2-1 冷却材喪失事故後の燃料被覆管の強度を調べる

−4点曲げ試験による破裂・急冷後の被覆管強度評価−

図2-3 (a)LOCA模擬試験装置(b)4点曲げ試験装置

図2-3 (a)LOCA模擬試験装置(b)4点曲げ試験装置

(a)石英管内に水蒸気を流し、電気炉を用いて被覆管を加熱します。一定時間加熱後に石英管下端より冷却水を導入することで急冷します。被覆管内部は加圧されており、昇温に伴い変形・破裂します。(b)4点曲げ試験装置は、LOCA模擬試験に供した被覆管試料の破裂側に引張応力が生じるように設計しており、破裂・変形領域に均一な曲げモーメントが加わります。

 

図2-4 LOCA模擬被覆管試料を用いた4点曲げ試験の結果

図2-4 LOCA模擬被覆管試料を用いた4点曲げ試験の結果

LOCA模擬試験での酸化量と4点曲げ試験での破断時曲げモーメントの結果です。(c)水素を吸収した試料(〜800 ppm)や、(d)酸化量が大きい試料で破断時曲げモーメントが小さくなりました。LOCA後の長期冷却時に、耐震設計審査指針(旧)における基準地震動(S2)の3.3倍相当の地震があった場合でさえも、1300 ℃以下の酸化温度でかつ15%以下の酸化量で被覆管は破断しないと考えられます。

 


発電用軽水炉施設が安全に設計されていることを確認するために、想定される事故の一つとして、一次系配管の破断等により原子炉から冷却材が流出する冷却材喪失事故(LOCA)があります。LOCA時には、炉心水位の低下に伴い燃料棒の温度が上昇しますが、高温にさらされた燃料は、非常用炉心冷却系(ECCS)の作動により炉心に冷却水が注入されることで冷却されます。燃料棒を構成する被覆管はジルコニウム合金であり、炉内の高温水蒸気に長時間さらされた場合には酸化によって脆化し、ECCSからの冷却水で急冷された場合などに破断する可能性があります。

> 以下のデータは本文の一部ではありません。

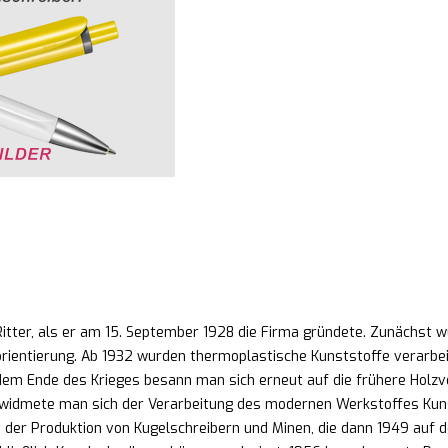
ter, als er am 15. September 1928 die Firma gründete. Zunächst wur
ientierung. Ab 1932 wurden thermoplastische Kunststoffe verarbeit
em Ende des Krieges besann man sich erneut auf die frühere Holzv
widmete man sich der Verarbeitung des modernen Werkstoffes Kuns
 der Produktion von Kugelschreibern und Minen, die dann 1949 auf 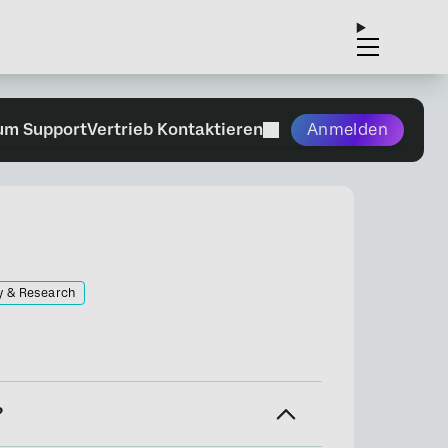
um Support
Vertrieb Kontaktieren
Anmelden
y & Research
?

LOCA時に酸化した被覆管の健全性に関しては、急冷時の熱衝撃に耐えられるように、規制基準(旧原子力安全委員会策定・ECCS性能評価指針)によって被覆管の最高温度と酸化される厚さの割合(酸化量)がそれぞれ1200 ℃及び15%を超えてはならないと定められています。しかし、LOCA後の炉心冷却を長期間維持するためには、長期冷却中に発生し得る地震等の外力に耐えられるように被覆管の機械的強度を確保することが重要です。

そのため、被覆管試料(図2-3(a))に対して温度調整により膨れ,破裂,高温酸化(1000〜1300 ℃),急冷を模擬したLOCA試験を実施後、被覆管の強度評価試験を行うことで、LOCA後の被覆管の外力に対する健全性を評価しました。

強度評価試験の方法としては、LOCA時に破裂及び変形した領域に対して均一な曲げモーメントが働くように設計した4点曲げ試験 (図2-3(b)) を採用しました。

得られた結果の例を図2-4に示します。破断時曲げモーメント (破断に至るまでに加えた曲げモーメント)は、長期間原子炉において照射された被覆管を想定した水素の吸収により低下すること (図2-4(c))、酸化量の増加に伴い低下すること (図2-4(d)) が分かりました。地震時の被覆管に加わる曲げモーメントは耐震設計審査指針 (旧) における地震動を基に評価し、4点曲げ試験結果と比較しました。その結果、規制基準を満たす酸化温度及び酸化量の範囲内であれば、LOCA後の長期冷却時に基準地震動 (S2) の3.3倍相当の地震が生じた場合でさえも被覆管は破断しないと考えられます。

本研究を通じて、LOCA後の燃料の長期冷却維持を評価する上で有用な知見を取得することができました。